• **The data**
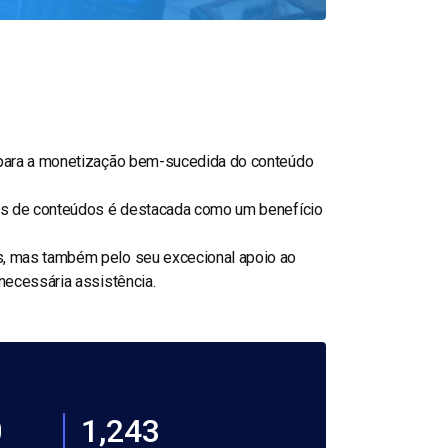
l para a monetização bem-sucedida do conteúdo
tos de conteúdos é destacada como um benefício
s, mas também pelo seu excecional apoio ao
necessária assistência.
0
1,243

• **Goal of the exercise**
Print the material verbatim; drop the pictures.

• **Completed exercise**
l para a monetização bem-sucedida do conteúdo
tos de conteúdos é destacada como um benefício
s, mas também pelo seu excecional apoio ao
necessária assistência.
0
1,243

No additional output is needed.